** Opening Information shown block **

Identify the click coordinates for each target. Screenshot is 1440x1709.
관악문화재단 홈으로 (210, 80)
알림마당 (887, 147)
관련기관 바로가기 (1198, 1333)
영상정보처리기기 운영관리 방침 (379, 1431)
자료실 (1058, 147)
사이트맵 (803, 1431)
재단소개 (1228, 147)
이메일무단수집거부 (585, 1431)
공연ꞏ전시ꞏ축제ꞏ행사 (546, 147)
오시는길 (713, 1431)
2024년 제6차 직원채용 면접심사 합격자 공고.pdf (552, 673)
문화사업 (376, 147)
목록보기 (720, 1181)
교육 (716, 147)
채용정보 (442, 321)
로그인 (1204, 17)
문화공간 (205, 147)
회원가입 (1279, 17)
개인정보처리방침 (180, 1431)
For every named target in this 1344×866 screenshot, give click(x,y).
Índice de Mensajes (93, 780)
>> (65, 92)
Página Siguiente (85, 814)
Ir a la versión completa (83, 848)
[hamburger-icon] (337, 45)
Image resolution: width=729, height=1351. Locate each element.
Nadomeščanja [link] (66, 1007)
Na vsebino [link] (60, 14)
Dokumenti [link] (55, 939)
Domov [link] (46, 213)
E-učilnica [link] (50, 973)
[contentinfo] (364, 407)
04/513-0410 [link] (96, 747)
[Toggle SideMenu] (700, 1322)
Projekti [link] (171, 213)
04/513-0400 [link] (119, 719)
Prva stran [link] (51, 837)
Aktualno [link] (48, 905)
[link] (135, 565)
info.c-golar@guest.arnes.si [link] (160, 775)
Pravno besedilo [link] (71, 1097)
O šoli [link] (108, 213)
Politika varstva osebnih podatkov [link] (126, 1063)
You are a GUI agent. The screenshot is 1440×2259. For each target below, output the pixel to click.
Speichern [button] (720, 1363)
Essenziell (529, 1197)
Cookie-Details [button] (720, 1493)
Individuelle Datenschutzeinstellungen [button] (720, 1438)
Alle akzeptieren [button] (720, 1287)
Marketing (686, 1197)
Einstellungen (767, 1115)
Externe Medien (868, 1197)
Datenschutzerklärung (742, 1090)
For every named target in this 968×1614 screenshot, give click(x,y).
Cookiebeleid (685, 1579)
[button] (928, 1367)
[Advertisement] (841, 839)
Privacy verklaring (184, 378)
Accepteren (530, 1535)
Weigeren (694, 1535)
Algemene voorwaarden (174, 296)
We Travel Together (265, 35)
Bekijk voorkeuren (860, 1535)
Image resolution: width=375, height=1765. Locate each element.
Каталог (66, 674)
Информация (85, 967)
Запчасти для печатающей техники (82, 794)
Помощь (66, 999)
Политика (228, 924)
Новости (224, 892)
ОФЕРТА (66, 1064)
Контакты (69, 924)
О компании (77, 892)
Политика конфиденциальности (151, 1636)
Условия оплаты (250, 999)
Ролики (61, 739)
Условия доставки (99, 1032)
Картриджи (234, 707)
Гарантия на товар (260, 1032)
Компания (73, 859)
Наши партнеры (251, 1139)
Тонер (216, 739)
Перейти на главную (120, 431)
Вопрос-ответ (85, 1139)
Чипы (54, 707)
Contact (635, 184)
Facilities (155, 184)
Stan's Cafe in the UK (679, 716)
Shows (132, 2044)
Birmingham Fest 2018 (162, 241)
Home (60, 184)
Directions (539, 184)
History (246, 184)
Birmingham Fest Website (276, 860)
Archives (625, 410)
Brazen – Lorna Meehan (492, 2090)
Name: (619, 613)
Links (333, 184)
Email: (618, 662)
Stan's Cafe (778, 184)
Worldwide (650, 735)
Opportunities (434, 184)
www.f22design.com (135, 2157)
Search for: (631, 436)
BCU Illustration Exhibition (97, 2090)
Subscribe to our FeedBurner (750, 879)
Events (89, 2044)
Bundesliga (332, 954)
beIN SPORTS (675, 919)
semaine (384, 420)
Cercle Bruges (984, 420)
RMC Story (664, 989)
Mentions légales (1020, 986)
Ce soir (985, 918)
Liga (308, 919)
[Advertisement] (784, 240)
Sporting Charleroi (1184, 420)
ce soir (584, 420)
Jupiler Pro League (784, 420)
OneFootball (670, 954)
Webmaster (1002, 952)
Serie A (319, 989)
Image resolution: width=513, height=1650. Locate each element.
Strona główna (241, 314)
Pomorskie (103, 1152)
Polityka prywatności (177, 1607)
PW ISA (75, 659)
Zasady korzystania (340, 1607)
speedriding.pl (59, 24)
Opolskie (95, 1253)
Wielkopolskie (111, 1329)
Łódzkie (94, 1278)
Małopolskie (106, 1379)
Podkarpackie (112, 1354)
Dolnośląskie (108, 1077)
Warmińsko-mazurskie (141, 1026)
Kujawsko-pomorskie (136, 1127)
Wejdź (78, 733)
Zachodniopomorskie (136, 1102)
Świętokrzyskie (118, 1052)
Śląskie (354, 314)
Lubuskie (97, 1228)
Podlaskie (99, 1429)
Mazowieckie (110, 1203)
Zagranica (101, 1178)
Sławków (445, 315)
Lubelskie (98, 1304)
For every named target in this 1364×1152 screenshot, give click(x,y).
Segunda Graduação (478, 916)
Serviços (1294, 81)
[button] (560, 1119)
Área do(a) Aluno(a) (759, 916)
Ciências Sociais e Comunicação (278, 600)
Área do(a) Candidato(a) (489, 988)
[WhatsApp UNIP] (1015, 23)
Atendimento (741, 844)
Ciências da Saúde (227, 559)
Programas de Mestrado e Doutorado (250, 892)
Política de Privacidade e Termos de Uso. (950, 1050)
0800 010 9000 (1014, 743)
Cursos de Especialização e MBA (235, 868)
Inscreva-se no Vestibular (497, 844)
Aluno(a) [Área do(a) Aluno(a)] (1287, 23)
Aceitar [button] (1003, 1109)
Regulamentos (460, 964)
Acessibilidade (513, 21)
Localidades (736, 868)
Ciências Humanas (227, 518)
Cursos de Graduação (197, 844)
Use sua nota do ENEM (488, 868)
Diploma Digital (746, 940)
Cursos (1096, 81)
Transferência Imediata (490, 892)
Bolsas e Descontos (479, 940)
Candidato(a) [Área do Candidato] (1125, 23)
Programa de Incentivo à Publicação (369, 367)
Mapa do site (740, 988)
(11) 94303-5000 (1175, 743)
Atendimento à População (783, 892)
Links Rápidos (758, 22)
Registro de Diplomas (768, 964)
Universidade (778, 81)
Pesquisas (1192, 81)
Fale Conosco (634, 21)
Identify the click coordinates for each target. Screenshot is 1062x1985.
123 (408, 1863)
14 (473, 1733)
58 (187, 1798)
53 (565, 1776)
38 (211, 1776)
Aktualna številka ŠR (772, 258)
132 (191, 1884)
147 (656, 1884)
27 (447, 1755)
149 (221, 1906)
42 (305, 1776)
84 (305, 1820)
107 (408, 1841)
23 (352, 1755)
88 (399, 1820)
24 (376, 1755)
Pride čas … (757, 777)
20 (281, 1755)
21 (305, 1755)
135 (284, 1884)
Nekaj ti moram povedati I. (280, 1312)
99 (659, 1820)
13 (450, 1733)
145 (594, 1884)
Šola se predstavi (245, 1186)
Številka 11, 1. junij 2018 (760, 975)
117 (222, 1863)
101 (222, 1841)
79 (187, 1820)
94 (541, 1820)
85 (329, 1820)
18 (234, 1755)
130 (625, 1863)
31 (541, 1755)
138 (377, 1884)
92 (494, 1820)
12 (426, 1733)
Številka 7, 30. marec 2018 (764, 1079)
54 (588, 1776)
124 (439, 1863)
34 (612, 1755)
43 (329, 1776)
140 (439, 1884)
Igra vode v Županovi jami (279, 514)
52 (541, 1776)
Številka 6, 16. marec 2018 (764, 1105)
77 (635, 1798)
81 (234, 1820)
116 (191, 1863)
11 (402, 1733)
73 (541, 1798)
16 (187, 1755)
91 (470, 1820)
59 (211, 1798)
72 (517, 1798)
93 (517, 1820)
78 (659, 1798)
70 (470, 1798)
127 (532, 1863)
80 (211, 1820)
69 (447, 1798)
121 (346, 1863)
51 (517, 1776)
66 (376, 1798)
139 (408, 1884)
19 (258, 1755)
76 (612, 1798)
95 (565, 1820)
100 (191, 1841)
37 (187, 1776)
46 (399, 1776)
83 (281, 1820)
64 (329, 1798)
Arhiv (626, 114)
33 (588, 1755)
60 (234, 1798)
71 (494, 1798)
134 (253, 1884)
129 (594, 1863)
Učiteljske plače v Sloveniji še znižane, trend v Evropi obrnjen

** Closing Information shown block **

● **Your goal**: Using the entries above, give again exactly the lines from the line holding "Página Siguiente (85, 814)" through the line holding "Accepteren (530, 1535)". Include both end lines and nothing else.

● **Answer box**:
Página Siguiente (85, 814)
Ir a la versión completa (83, 848)
[hamburger-icon] (337, 45)
Image resolution: width=729, height=1351. Locate each element.
Nadomeščanja [link] (66, 1007)
Na vsebino [link] (60, 14)
Dokumenti [link] (55, 939)
Domov [link] (46, 213)
E-učilnica [link] (50, 973)
[contentinfo] (364, 407)
04/513-0410 [link] (96, 747)
[Toggle SideMenu] (700, 1322)
Projekti [link] (171, 213)
04/513-0400 [link] (119, 719)
Prva stran [link] (51, 837)
Aktualno [link] (48, 905)
[link] (135, 565)
info.c-golar@guest.arnes.si [link] (160, 775)
Pravno besedilo [link] (71, 1097)
O šoli [link] (108, 213)
Politika varstva osebnih podatkov [link] (126, 1063)
You are a GUI agent. The screenshot is 1440×2259. For each target below, output the pixel to click.
Speichern [button] (720, 1363)
Essenziell (529, 1197)
Cookie-Details [button] (720, 1493)
Individuelle Datenschutzeinstellungen [button] (720, 1438)
Alle akzeptieren [button] (720, 1287)
Marketing (686, 1197)
Einstellungen (767, 1115)
Externe Medien (868, 1197)
Datenschutzerklärung (742, 1090)
For every named target in this 968×1614 screenshot, give click(x,y).
Cookiebeleid (685, 1579)
[button] (928, 1367)
[Advertisement] (841, 839)
Privacy verklaring (184, 378)
Accepteren (530, 1535)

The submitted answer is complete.